Many corporations have spent in excess of $1 million in the selection, purchase and implementation of a matter management system. What should have been included in these systems are tools that actually help a lawyer do a better job, achieve better outcomes, spend less money, or all of the above.

 

In short, matter management always “should” have been based on project management discipline and on helping lawyers manage the “process” of law better. It wasn’t, precisely because of the belief that legal work was special; it had to be handled differently, by experts that would not get value from routinized steps (or checklists). And while we are on the topic of legal matters, I am of the mind that we should get rid of all terms that connote that legal projects are any different than other projects.
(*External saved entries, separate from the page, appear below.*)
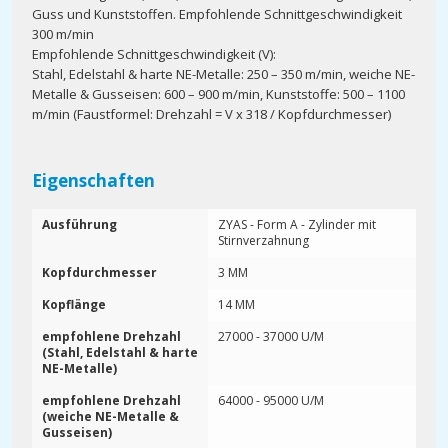
Guss und Kunststoffen. Empfohlende Schnittgeschwindigkeit
300 m/min
Empfohlende Schnittgeschwindigkeit (V):
Stahl, Edelstahl & harte NE-Metalle: 250 – 350 m/min, weiche NE-
Metalle & Gusseisen: 600 – 900 m/min, Kunststoffe: 500 – 1100
m/min (Faustformel: Drehzahl = V x 318 / Kopfdurchmesser)
Eigenschaften
Ausführung
ZYAS - Form A - Zylinder mit
Stirnverzahnung
Kopfdurchmesser
3 MM
Kopflänge
14 MM
empfohlene Drehzahl
27000 - 37000 U/M
(Stahl, Edelstahl & harte
NE-Metalle)
empfohlene Drehzahl
64000 - 95000 U/M
(weiche NE-Metalle &
Gusseisen)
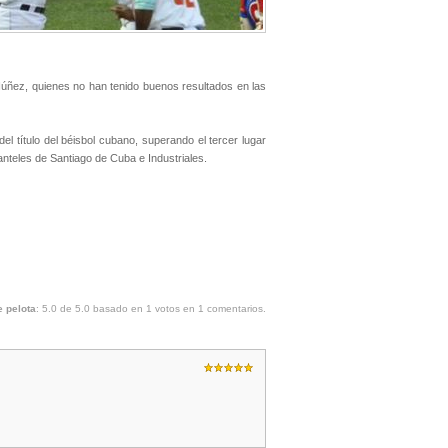
Núñez, quienes no han tenido buenos resultados en las
del título del béisbol cubano, superando el tercer lugar
teles de Santiago de Cuba e Industriales.
 pelota
:
5.0
de
5.0
basado en
1
votos en
1
comentarios.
The more work we have done on legal project management, the more we have realized that it is almost exactly the same as project management for architects, engineers, builders, etc. So, a matter is a project. A case is a project. A deal is a project. A transaction is a project. Litigation is a special project. This will make things easier, now.

Project management is what matter management “should” have always been. Project management is process-driven, where appropriate, it is collaborative, it is work-flow and it is about planning, executing and monitoring.

Most legal matter and spend management applications today start the management of work at the receipt of the invoice. This is okay for some, I guess. After all, you can save 1 to 10% of your legal spend just by making sure that invoices comply with your business rules. But you don’t get better outcomes. You don’t get faster turnarounds. In short, you don’t get things better, faster, cheaper — just cheaper.

Here at Onit, our fundamental belief is that you have to start the management of your projects much earlier than the invoice.